The system requirements and control specifications clearly rule out the use of 16, 32 or 64 bit micro controllers or microprocessors. Systems using these may be earlier to implement due to large number of internal features. They are also faster and more reliable but, the above application is satisfactorily served by 8-bit micro controller. Using an inexpensive 8-bit Microcontroller will doom the 32-bit product failure in any competitive market place. Coming to the question of why to use 89S52 of all the 8-bit Microcontroller available in the market the main answer would be because it has 8kB Flash and 256 bytes of data RAM32 I/O lines, three 16-bit timer/counters, a Eight-vector two-level interrupt architecture, a full duplex serial port, on-chip oscillator, and clock circuitry.
In addition, the AT89S52 is designed with static logic for operation down to zero frequency and supports two software selectable power saving modes. The Idle Mode stops the CPU while allowing the RAM, timer/counters, serial port, and interrupt system to continue functioning. The Power Down Mode saves the RAM contents but freezes the oscillator, disabling all other chip functions until the next hardware reset. The Flash program memory supports both parallel programming and in Serial In-System Programming (ISP). The 89S52 is also In-Application Programmable (IAP), allowing the Flash program memory to be reconfigured even while the application is running.
POWER SUPPLY TYPES:
Power supplies for electronic devices can be broadly divided into line-frequency (or "conventional") and switching power supplies. The line-frequency supply is usually a relatively simple design, but it becomes increasingly bulky and heavy for high-current equipment due to the need for large mains-frequency transformers and heat-sinked electronic regulation circuitry. Conventional line-frequency power supplies are sometimes called "linear," but that is a misnomer because the conversion from AC voltage to DC is inherently non-linear when the rectifiers feed into capacitive reservoirs. Linear voltage regulators produce regulated output voltage by means of an active voltage divider that consumes energy, thus making efficiency low. A switched-mode supply of the same rating as a line-frequency supply will be smaller, is usually more efficient, but will be more complex.
DC power supply:
An AC powered unregulated power supply usually uses a transformer to convert the voltage from the wall outlet (mains) to a different, nowadays usually lower, voltage. If it is used to produce DC, a rectifier is used to convert alternating voltage to a pulsating direct voltage, followed by a filter, comprising one or more capacitors, resistors, and sometimes inductors, to filter out (smooth) most of the pulsation. A small remaining unwanted alternating voltage component at mains or twice mains power frequency (depending upon whether half- or full-wave rectification is used)—ripple—is unavoidably superimposed on the direct output voltage.
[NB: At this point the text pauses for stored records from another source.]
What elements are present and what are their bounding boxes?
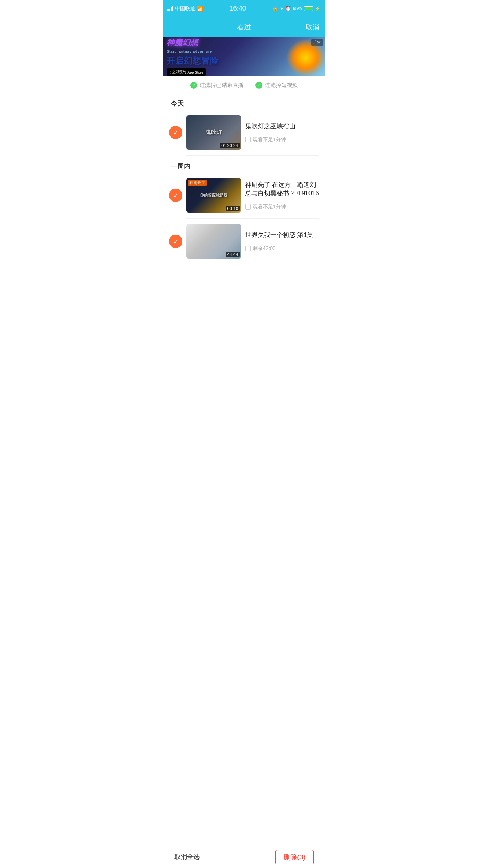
divider-2	[186, 218, 319, 219]
video-info-3: 世界欠我一个初恋 第1集 剩余42:00	[245, 231, 319, 252]
filter-short-check: ✓	[255, 82, 262, 89]
video-watch-time-3: 剩余42:00	[253, 245, 276, 252]
select-check-2[interactable]: ✓	[169, 189, 182, 202]
thumb-time-1: 01:20:24	[220, 143, 240, 148]
status-left: 中国联通 📶	[167, 5, 203, 12]
phone-icon-2	[245, 204, 251, 210]
select-check-3[interactable]: ✓	[169, 235, 182, 248]
ad-badge: 广告	[311, 39, 323, 46]
appstore-platform: App Store	[187, 70, 203, 74]
appstore-button[interactable]:  立即预约 App Store	[167, 68, 206, 76]
phone-icon-1	[245, 137, 251, 142]
content-area: ✓ 过滤掉已结束直播 ✓ 过滤掉短视频 今天 ✓ 鬼吹灯 01:20:24 鬼吹…	[163, 76, 325, 290]
location-icon: ➤	[280, 6, 284, 11]
thumbnail-1[interactable]: 鬼吹灯 01:20:24	[186, 115, 241, 150]
filter-live[interactable]: ✓ 过滤掉已结束直播	[190, 82, 244, 89]
thumb-time-3: 44:44	[226, 252, 240, 257]
nav-bar: 看过 取消	[163, 17, 325, 37]
battery-percent: 95%	[293, 6, 302, 11]
video-watch-time-1: 观看不足1分钟	[253, 136, 286, 143]
ad-subtitle: Start fantasy adventure	[167, 50, 218, 53]
video-watch-time-2: 观看不足1分钟	[253, 203, 286, 210]
ad-main-text: 开启幻想冒险	[167, 55, 218, 67]
video-info-1: 鬼吹灯之巫峡棺山 观看不足1分钟	[245, 122, 319, 143]
page-title: 看过	[237, 22, 251, 32]
video-title-1: 鬼吹灯之巫峡棺山	[245, 122, 319, 131]
thumbnail-2[interactable]: 神剧亮了 你的报应就是我 03:10	[186, 178, 241, 213]
list-item: ✓ 鬼吹灯 01:20:24 鬼吹灯之巫峡棺山 观看不足1分钟	[163, 111, 325, 154]
clock: 16:40	[229, 5, 246, 13]
video-meta-2: 观看不足1分钟	[245, 203, 319, 210]
signal-icon	[167, 6, 173, 11]
ad-logo: 神魔幻想	[167, 37, 218, 48]
alarm-icon: ⏰	[285, 6, 291, 11]
section-week: 一周内	[163, 157, 325, 174]
thumbnail-3[interactable]: 44:44	[186, 224, 241, 259]
cancel-button[interactable]: 取消	[306, 23, 319, 32]
thumb-text-2: 你的报应就是我	[199, 192, 228, 199]
select-check-1[interactable]: ✓	[169, 126, 182, 139]
thumb-text-1: 鬼吹灯	[205, 129, 222, 136]
thumb-time-2: 03:10	[226, 206, 240, 211]
divider-1	[186, 155, 319, 156]
filter-short[interactable]: ✓ 过滤掉短视频	[255, 82, 298, 89]
appstore-label: 立即预约	[172, 70, 186, 75]
ad-banner[interactable]: 神魔幻想 Start fantasy adventure 开启幻想冒险  立即…	[163, 37, 325, 76]
filter-live-label: 过滤掉已结束直播	[200, 82, 244, 89]
filter-row: ✓ 过滤掉已结束直播 ✓ 过滤掉短视频	[163, 76, 325, 94]
filter-live-check: ✓	[190, 82, 197, 89]
ad-left: 神魔幻想 Start fantasy adventure 开启幻想冒险  立即…	[163, 37, 222, 76]
wifi-icon: 📶	[197, 6, 203, 12]
video-meta-3: 剩余42:00	[245, 245, 319, 252]
status-bar: 中国联通 📶 16:40 🔒 ➤ ⏰ 95% ⚡	[163, 0, 325, 17]
filter-short-label: 过滤掉短视频	[265, 82, 298, 89]
video-meta-1: 观看不足1分钟	[245, 136, 319, 143]
charging-icon: ⚡	[315, 6, 321, 11]
carrier-label: 中国联通	[175, 5, 195, 12]
video-title-2: 神剧亮了 在远方：霸道刘总与白切黑秘书 20191016	[245, 180, 319, 198]
video-title-3: 世界欠我一个初恋 第1集	[245, 231, 319, 239]
apple-icon: 	[170, 70, 171, 74]
lock-icon: 🔒	[272, 6, 278, 11]
phone-icon-3	[245, 246, 251, 251]
battery-icon	[304, 6, 313, 11]
list-item: ✓ 神剧亮了 你的报应就是我 03:10 神剧亮了 在远方：霸道刘总与白切黑秘书…	[163, 174, 325, 217]
section-today: 今天	[163, 94, 325, 111]
status-right: 🔒 ➤ ⏰ 95% ⚡	[272, 6, 321, 11]
video-info-2: 神剧亮了 在远方：霸道刘总与白切黑秘书 20191016 观看不足1分钟	[245, 180, 319, 211]
list-item: ✓ 44:44 世界欠我一个初恋 第1集 剩余42:00	[163, 220, 325, 263]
For purposes such as charging batteries the ripple is not a problem, and the simplest unregulated mains-powered DC power supply circuit consists of a transformer driving a single diode in series with a resistor.
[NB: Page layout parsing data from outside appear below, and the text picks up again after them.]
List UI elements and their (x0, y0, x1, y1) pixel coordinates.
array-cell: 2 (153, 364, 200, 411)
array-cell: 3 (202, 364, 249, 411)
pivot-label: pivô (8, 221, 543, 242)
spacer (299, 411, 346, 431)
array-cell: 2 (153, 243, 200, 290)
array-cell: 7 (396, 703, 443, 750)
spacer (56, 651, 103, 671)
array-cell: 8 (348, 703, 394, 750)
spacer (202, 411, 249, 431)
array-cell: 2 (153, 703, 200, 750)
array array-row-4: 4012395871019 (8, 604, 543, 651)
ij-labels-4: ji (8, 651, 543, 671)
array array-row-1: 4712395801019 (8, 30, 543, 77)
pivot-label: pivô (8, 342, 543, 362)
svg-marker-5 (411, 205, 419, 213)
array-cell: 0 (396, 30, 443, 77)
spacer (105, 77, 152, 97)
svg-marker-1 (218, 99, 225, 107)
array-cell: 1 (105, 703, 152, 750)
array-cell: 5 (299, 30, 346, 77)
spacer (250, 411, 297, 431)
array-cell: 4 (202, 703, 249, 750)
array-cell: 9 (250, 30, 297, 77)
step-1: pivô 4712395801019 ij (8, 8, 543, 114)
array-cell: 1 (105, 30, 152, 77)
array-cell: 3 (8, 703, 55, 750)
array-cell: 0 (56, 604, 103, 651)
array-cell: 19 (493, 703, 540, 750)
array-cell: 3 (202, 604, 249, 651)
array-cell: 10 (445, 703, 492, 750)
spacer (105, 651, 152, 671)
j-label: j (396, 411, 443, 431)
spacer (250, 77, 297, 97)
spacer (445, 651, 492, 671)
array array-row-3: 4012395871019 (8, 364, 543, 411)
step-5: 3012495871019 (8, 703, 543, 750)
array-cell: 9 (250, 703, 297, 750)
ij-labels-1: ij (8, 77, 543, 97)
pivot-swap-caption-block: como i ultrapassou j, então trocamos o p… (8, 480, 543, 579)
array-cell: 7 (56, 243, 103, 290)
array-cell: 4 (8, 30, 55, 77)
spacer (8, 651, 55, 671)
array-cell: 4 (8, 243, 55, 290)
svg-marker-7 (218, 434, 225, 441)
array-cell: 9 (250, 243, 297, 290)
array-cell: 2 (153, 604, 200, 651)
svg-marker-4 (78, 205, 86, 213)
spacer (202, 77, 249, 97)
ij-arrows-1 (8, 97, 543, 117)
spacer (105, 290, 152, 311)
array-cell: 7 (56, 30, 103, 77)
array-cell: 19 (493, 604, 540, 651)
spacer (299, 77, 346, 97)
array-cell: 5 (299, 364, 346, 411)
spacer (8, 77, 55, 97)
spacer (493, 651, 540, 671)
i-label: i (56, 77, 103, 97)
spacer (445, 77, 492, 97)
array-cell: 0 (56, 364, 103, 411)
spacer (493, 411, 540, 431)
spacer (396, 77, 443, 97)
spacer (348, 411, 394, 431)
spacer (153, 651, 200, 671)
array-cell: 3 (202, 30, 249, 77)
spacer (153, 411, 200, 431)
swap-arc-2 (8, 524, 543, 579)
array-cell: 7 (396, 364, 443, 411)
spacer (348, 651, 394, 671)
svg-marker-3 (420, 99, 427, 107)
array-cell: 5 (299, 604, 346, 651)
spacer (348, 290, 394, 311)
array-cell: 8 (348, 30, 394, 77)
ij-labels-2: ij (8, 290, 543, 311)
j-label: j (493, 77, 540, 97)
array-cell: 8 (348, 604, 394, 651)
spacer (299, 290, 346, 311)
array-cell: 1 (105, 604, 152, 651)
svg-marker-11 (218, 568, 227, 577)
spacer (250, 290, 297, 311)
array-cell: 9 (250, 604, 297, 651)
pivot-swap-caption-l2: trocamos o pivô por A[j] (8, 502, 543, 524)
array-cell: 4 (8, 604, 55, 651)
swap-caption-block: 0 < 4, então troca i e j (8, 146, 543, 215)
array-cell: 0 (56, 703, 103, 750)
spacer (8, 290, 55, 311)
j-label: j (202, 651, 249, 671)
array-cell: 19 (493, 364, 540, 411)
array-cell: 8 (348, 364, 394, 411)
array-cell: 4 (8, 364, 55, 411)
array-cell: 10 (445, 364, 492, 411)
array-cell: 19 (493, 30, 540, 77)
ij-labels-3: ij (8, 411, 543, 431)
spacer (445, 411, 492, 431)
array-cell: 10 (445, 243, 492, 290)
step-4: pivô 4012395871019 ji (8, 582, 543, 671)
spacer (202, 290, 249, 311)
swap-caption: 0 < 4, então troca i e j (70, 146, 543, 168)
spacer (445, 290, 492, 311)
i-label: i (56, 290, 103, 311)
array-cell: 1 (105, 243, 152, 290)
Before the introduction of solid-state electronics, equipment used valves (vacuum tubes) which required high voltages; power supplies used step-up transformers, rectifiers, and filters to generate one or more direct voltages of some hundreds of volts, and a low alternating voltage for filaments. Only the most advanced equipment used expensive and bulky regulated power supplies.
CONCLUSION:
The project “HUMAN BODY TEMPERATURE” has been successfully designed and tested. Integrating features of all the hardware components used have developed it. Presence of all reasoned out and placed carefully thus contributing to the best working.